Creating workouts in Microsoft Health is mostly pleasant – the problem is what the Band does with those workouts.
When creating a custom weight workout, I only ran into one notable flaw: the lack of a combined sets option. Combined sets are fairly common in weight lifting, with supersets – doing one lift immediately followed by a different type of lift to complete a single set – likely being the most common. There"s no way to note that when creating a custom workout; instead, you"re stuck listing one exercise at a time. I got around this problem by listing each combined as a circuit, but that can make following your workout somewhat confusing.
The creation process is relatively easy once you get the hang of it; the real problems arise when you use them on your Band.
While the process of creating a custom workout is appreciatively complex, actually using the workout on your Band is extremely simple – too simple, in fact. To start a workout, you double tap the action button and then tap it again to advance through your exercises. Regardless of the type of workout you’re doing, however, the same display exists for each exercise, showing the exercise name and duration (in terms of distance or reps) as well as your total elapsed workout time and current heart rate. This is a significant problem for running or biking workouts, where having the distance tracked and individual exercises timed are vital in the overwhelming majority of scenarios.
Simply put, unless you’re running for a certain amount of time (such as 5 minutes), there’s almost no reason to create a running workout with the Band. There’s no way to enable the GPS for a custom workout, meaning you have to keep track of the distance yourself. Even worse, the lack of an exercise-specific timer means you won’t actually be able to keep track of each run until after the workout’s over. For sprinting workouts, even the post-training results aren’t much help, as everything in the Microsoft Health app and online dashboard is rounded to the nearest second.
There are two obvious fixes here. First, allow users to enable the GPS for the duration of a running workout so the distance until each interval or run is over is viewable. Second, prominently display a stopwatch-style timer until the running exercise is over. Distance left and exercise duration are the two most important pieces of information for interval running workouts (with pace noteworthy in distance workouts), yet neither is displayed during a custom workout.

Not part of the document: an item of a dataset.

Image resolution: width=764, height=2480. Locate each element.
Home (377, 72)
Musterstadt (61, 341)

There are obvious fixes, but whether the Band"s firmware can handle them remains to be seen.
Problems with how the Band handles custom workouts aren’t just limited to running, however. As anyone who’s been to a popular gym after normal work hours will attest, you’re rarely going to finish exercises in the order you planned. Mondays are practically International Bench Press Day, for instance, so it can take time for a bench to become available, forcing you to do another exercise first. There’s no way to cycle through a custom workout’s exercises on the Band, meaning your data is going to be thrown off if you continue to use the feature. I suspect most gym rats would simply stop using custom workouts, though.
The ability to swipe right to see a vertically scrolling list of your custom workout’s exercises would fix the problem, though limitations of the Band’s firmware may make that an unrealistic possibility.

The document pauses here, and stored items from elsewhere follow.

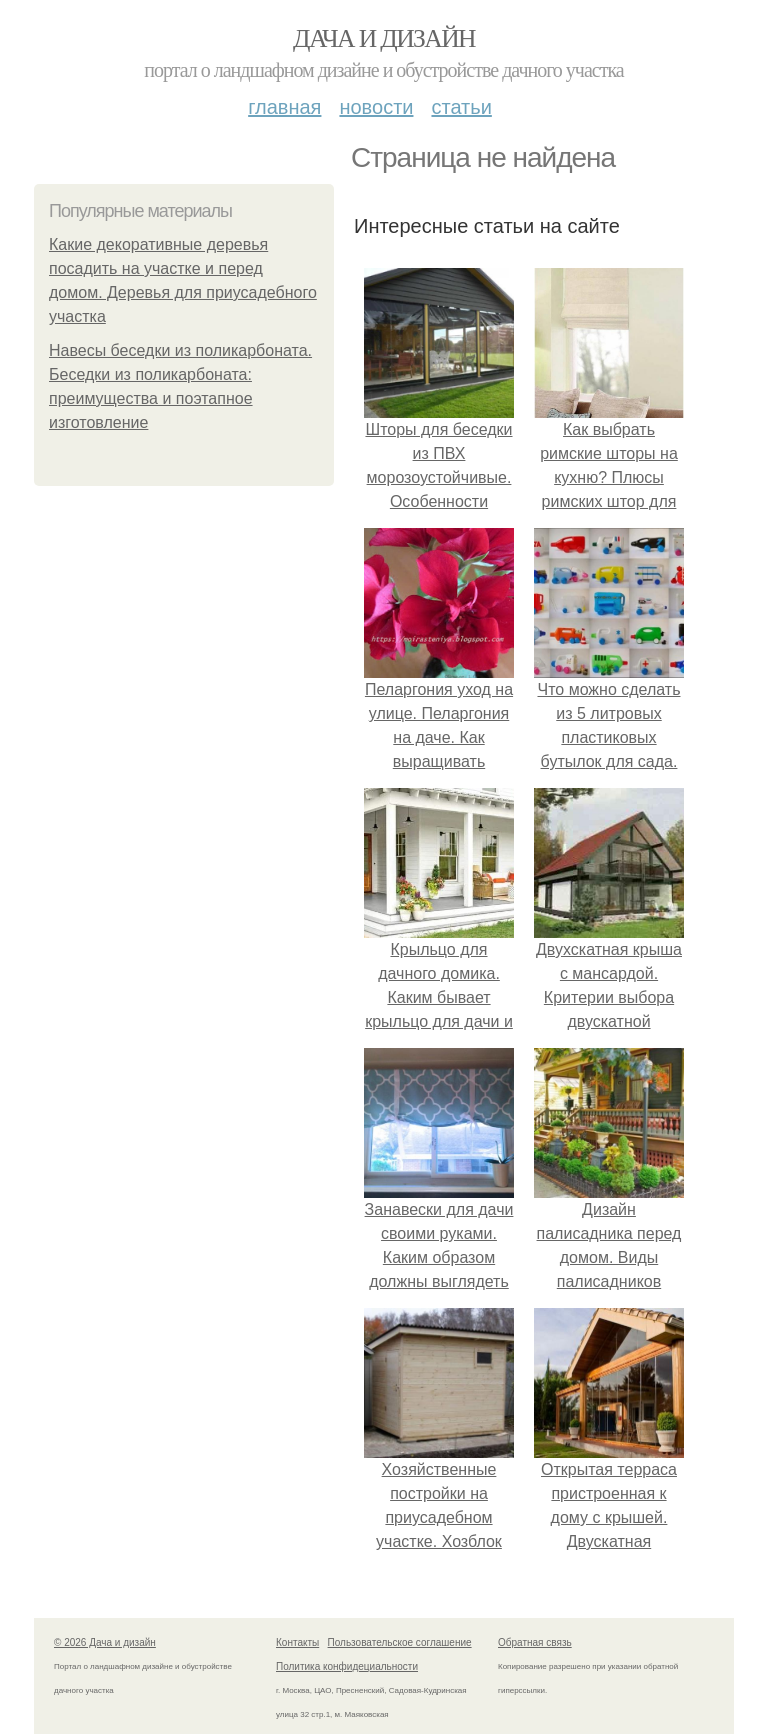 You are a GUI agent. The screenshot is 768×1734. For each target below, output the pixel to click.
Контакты (297, 1642)
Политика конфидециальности (347, 1666)
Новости (376, 107)
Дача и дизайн (384, 38)
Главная (284, 107)
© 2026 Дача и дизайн (105, 1642)
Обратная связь (535, 1642)
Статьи (461, 107)
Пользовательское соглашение (400, 1642) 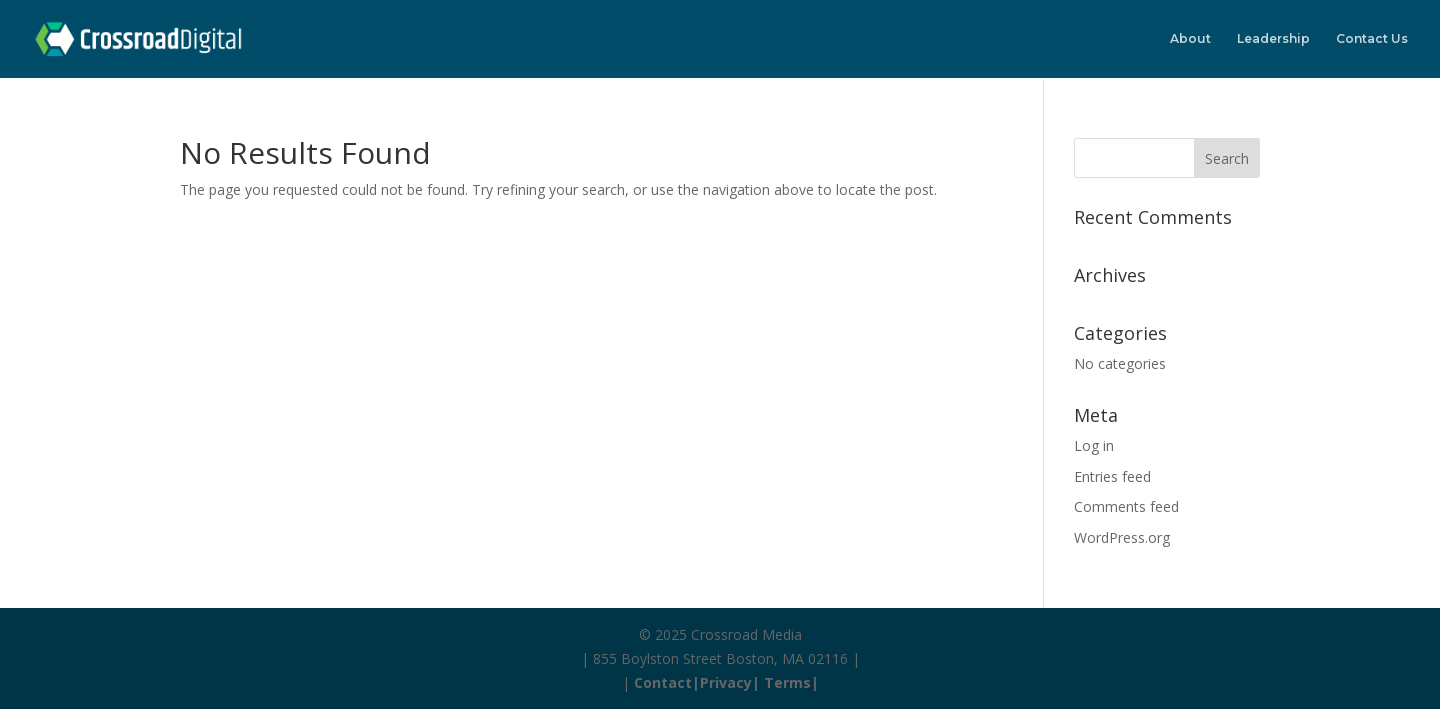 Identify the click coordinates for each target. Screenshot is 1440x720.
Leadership (1273, 39)
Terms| (791, 682)
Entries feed (1112, 476)
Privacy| (732, 682)
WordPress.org (1122, 537)
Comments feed (1126, 506)
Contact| (667, 682)
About (1190, 39)
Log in (1094, 445)
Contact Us (1372, 39) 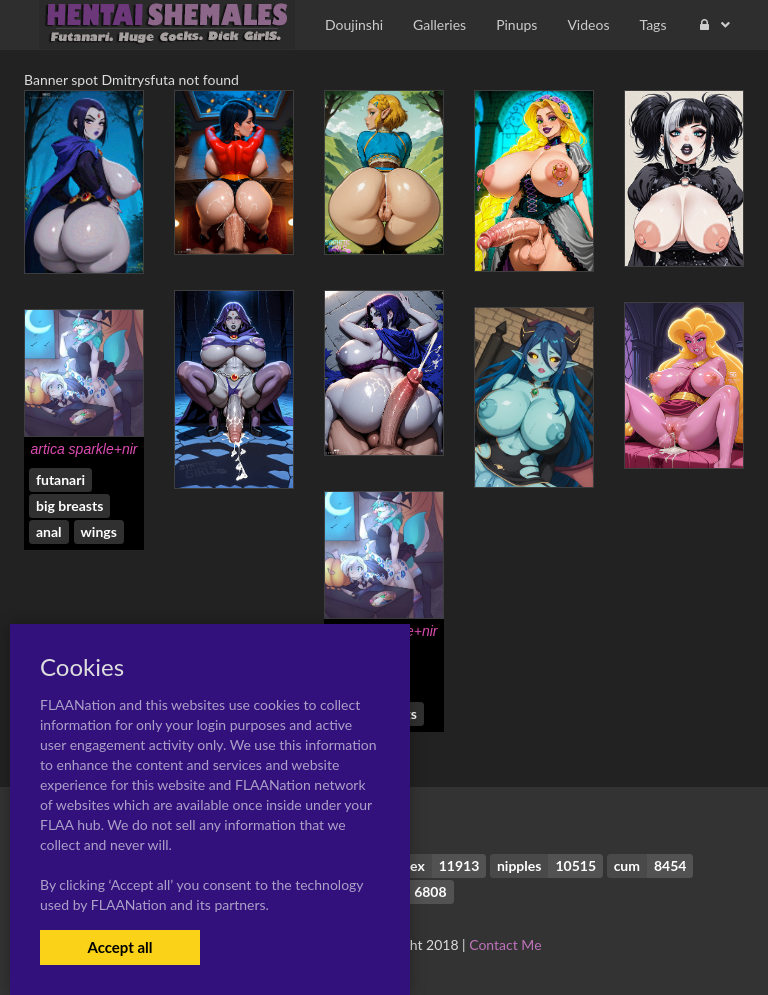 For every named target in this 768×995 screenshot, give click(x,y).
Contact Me (505, 944)
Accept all (119, 947)
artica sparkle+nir (84, 449)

In Microsoft’s defense, the capabilities of custom workouts mirror those of its first-party and partner guided workouts. At the same time, most available guided workouts are too simplistic for advanced users. Most running guided workouts amount to “run for this amount of time” instead of set distances, and a large amount of lifting workouts rely on body-weight exercises. Those may be fine for beginners, but if Microsoft wants to appeal to serious athletes as it claimed when it revealed the second-generation Band last week, it still has a ways to go.